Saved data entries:
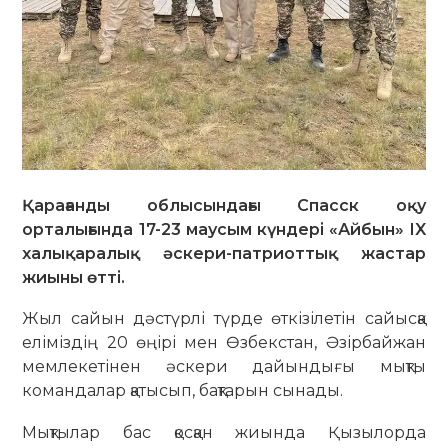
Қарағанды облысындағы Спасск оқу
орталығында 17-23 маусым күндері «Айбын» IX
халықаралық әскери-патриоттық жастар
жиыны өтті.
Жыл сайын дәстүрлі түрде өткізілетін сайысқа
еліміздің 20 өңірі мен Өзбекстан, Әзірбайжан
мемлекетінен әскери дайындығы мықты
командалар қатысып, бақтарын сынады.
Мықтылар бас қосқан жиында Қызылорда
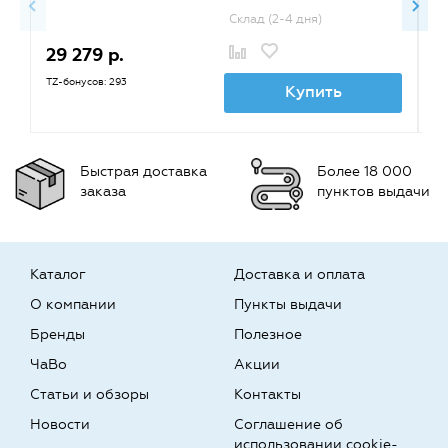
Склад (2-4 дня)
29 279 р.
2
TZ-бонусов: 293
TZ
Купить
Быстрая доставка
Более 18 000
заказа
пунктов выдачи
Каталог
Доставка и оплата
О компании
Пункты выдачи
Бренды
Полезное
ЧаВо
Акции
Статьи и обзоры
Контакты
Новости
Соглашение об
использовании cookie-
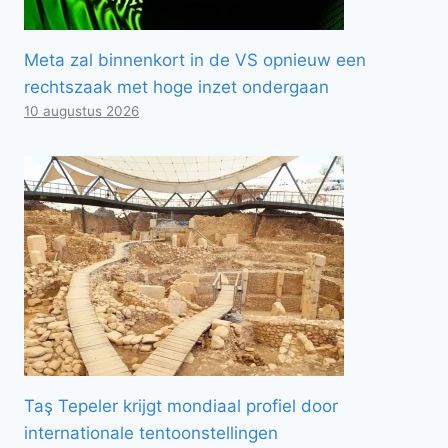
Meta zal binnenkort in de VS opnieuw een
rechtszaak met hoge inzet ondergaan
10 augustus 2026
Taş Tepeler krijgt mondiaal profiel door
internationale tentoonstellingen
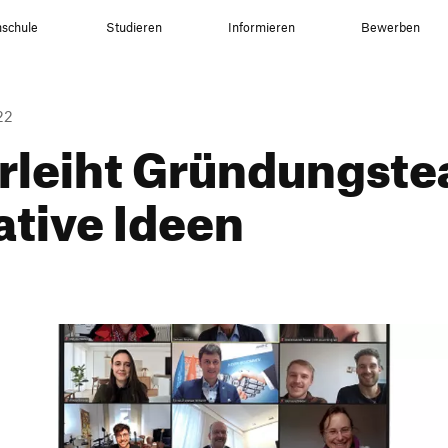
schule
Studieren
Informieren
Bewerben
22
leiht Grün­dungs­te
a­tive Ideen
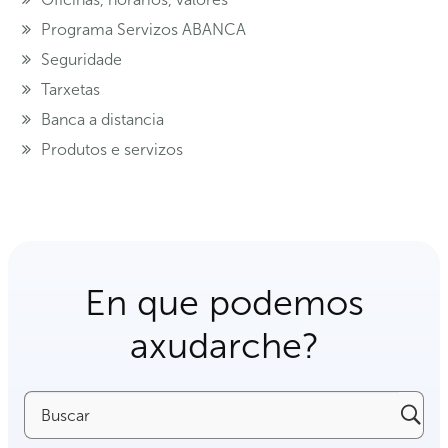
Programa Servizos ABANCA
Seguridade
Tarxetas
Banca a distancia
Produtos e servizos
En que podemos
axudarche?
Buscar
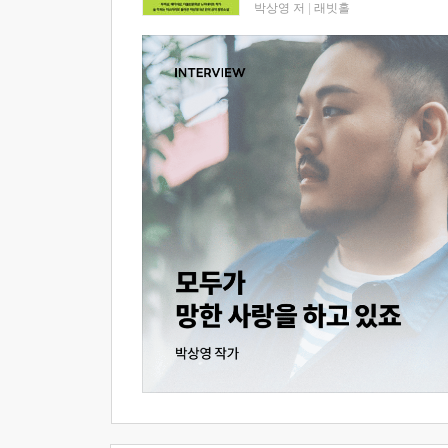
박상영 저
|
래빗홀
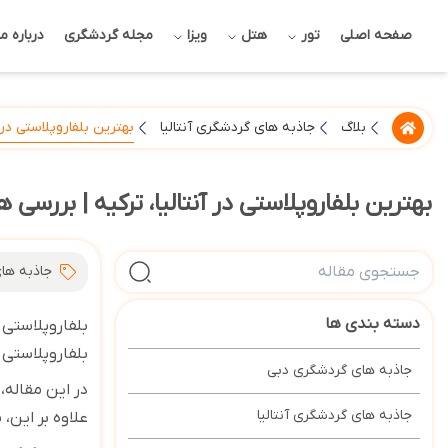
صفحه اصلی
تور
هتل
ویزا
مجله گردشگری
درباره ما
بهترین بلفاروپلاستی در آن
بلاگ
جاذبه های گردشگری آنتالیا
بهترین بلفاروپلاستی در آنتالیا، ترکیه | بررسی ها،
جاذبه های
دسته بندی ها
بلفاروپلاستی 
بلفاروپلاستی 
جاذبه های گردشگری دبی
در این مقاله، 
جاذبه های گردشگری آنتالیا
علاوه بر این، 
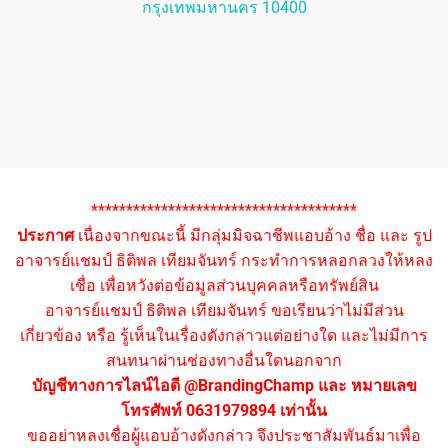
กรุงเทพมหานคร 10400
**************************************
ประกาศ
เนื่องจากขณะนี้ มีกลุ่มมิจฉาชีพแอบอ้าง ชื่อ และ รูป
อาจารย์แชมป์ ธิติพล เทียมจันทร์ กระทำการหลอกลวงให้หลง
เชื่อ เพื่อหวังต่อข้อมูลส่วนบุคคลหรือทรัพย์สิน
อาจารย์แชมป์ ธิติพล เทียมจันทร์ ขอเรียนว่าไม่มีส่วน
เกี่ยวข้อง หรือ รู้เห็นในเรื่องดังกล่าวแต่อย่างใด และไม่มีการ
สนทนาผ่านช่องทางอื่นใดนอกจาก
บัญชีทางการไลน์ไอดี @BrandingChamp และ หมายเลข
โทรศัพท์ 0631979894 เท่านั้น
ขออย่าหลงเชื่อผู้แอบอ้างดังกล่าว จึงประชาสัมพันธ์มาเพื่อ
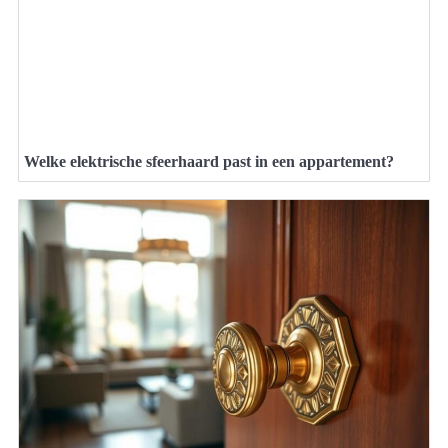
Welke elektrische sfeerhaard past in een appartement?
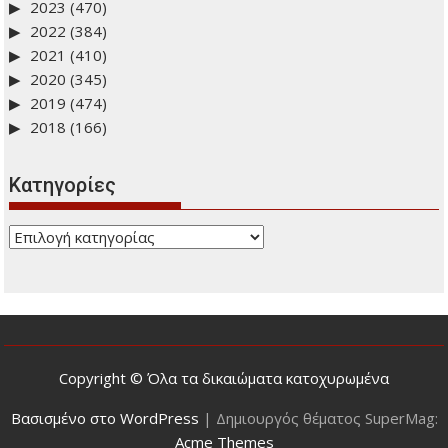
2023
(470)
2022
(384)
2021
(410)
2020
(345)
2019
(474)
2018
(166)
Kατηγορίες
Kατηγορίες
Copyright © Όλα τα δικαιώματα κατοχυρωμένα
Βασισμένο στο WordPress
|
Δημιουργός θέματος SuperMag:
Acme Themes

§ **BRIEF**
Set down the records precisely as they appear. Any picture stays out.

§ **TASK RESPONSE**
Қарағанды облысындағы Спасск оқу
орталығында 17-23 маусым күндері «Айбын» IX
халықаралық әскери-патриоттық жастар
жиыны өтті.
Жыл сайын дәстүрлі түрде өткізілетін сайысқа
еліміздің 20 өңірі мен Өзбекстан, Әзірбайжан
мемлекетінен әскери дайындығы мықты
командалар қатысып, бақтарын сынады.
Мықтылар бас қосқан жиында Қызылорда
Склад (2-4 дня)
29 279 р.
2
TZ-бонусов: 293
TZ
Купить
Быстрая доставка
Более 18 000
заказа
пунктов выдачи
Каталог
Доставка и оплата
О компании
Пункты выдачи
Бренды
Полезное
ЧаВо
Акции
Статьи и обзоры
Контакты
Новости
Соглашение об
использовании cookie-
Meta zal binnenkort in de VS opnieuw een
rechtszaak met hoge inzet ondergaan
10 augustus 2026
Taş Tepeler krijgt mondiaal profiel door
internationale tentoonstellingen
schule
Studieren
Informieren
Bewerben
22
leiht Grün­dungs­te
a­tive Ideen
Programa Servizos ABANCA
Seguridade
Tarxetas
Banca a distancia
Produtos e servizos
En que podemos
axudarche?
Buscar
박상영 저
|
래빗홀
صفحه اصلی
تور
هتل
ویزا
مجله گردشگری
درباره ما
بهترین بلفاروپلاستی در آن
بلاگ
جاذبه های گردشگری آنتالیا
بهترین بلفاروپلاستی در آنتالیا، ترکیه | بررسی ها،
جاذبه های
دسته بندی ها
بلفاروپلاستی 
بلفاروپلاستی 
جاذبه های گردشگری دبی
در این مقاله، 
جاذبه های گردشگری آنتالیا
علاوه بر این، 
กรุงเทพมหานคร 10400
**************************************
ประกาศ
เนื่องจากขณะนี้ มีกลุ่มมิจฉาชีพแอบอ้าง ชื่อ และ รูป
อาจารย์แชมป์ ธิติพล เทียมจันทร์ กระทำการหลอกลวงให้หลง
เชื่อ เพื่อหวังต่อข้อมูลส่วนบุคคลหรือทรัพย์สิน
อาจารย์แชมป์ ธิติพล เทียมจันทร์ ขอเรียนว่าไม่มีส่วน
เกี่ยวข้อง หรือ รู้เห็นในเรื่องดังกล่าวแต่อย่างใด และไม่มีการ
สนทนาผ่านช่องทางอื่นใดนอกจาก
บัญชีทางการไลน์ไอดี @BrandingChamp และ หมายเลข
โทรศัพท์ 0631979894 เท่านั้น
ขออย่าหลงเชื่อผู้แอบอ้างดังกล่าว จึงประชาสัมพันธ์มาเพื่อ
Welke elektrische sfeerhaard past in een appartement?
2023
(470)
2022
(384)
2021
(410)
2020
(345)
2019
(474)
2018
(166)
Kατηγορίες
Kατηγορίες
Copyright © Όλα τα δικαιώματα κατοχυρωμένα
Βασισμένο στο WordPress
|
Δημιουργός θέματος SuperMag:
Acme Themes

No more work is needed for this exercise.